#### INPUT MATERIAL

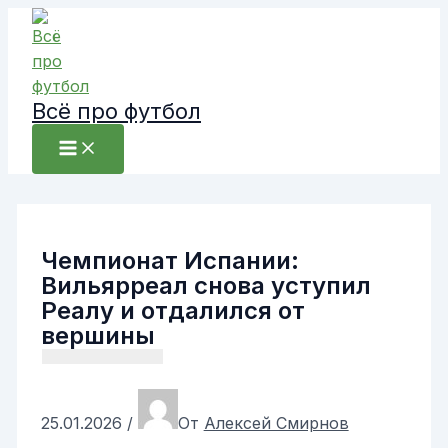
Перейти
к
содержимому
Всё про футбол
Чемпионат Испании:
Вильярреал снова уступил
Реалу и отдалился от
вершины
25.01.2026
/
От
Алексей Смирнов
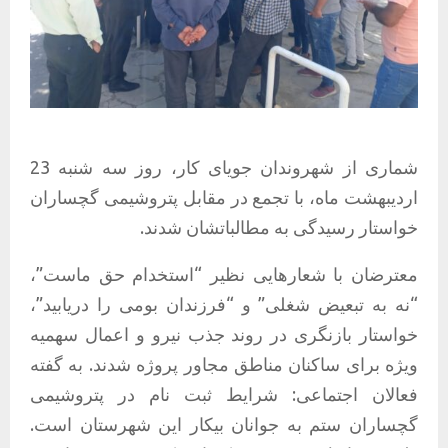
شماری از شهروندان جویای کار، روز سه شنبه 23
اردیبهشت ماه، با تجمع در مقابل پتروشیمی گچساران
خواستار رسیدگی به مطالباتشان شدند.
معترضان با شعارهایی نظیر “استخدام حق ماست”،
“نه به تبعیض شغلی” و “فرزندان بومی را دریابید”،
خواستار بازنگری در روند جذب نیرو و اعمال سهمیه
ویژه برای ساکنان مناطق مجاور پروژه شدند. به گفته
فعالان اجتماعی: شرایط ثبت نام در پتروشیمی
گچساران ستم به جوانان بیکار این شهرستان است.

########

- [DIRECTIONS]: Return the lines beginning at the one that contains "خواستار بازنگری در" and continuing through the last line of the data, exactly as they stand and without any others.

- [WRITTEN SOLUTION]:
خواستار بازنگری در روند جذب نیرو و اعمال سهمیه
ویژه برای ساکنان مناطق مجاور پروژه شدند. به گفته
فعالان اجتماعی: شرایط ثبت نام در پتروشیمی
گچساران ستم به جوانان بیکار این شهرستان است.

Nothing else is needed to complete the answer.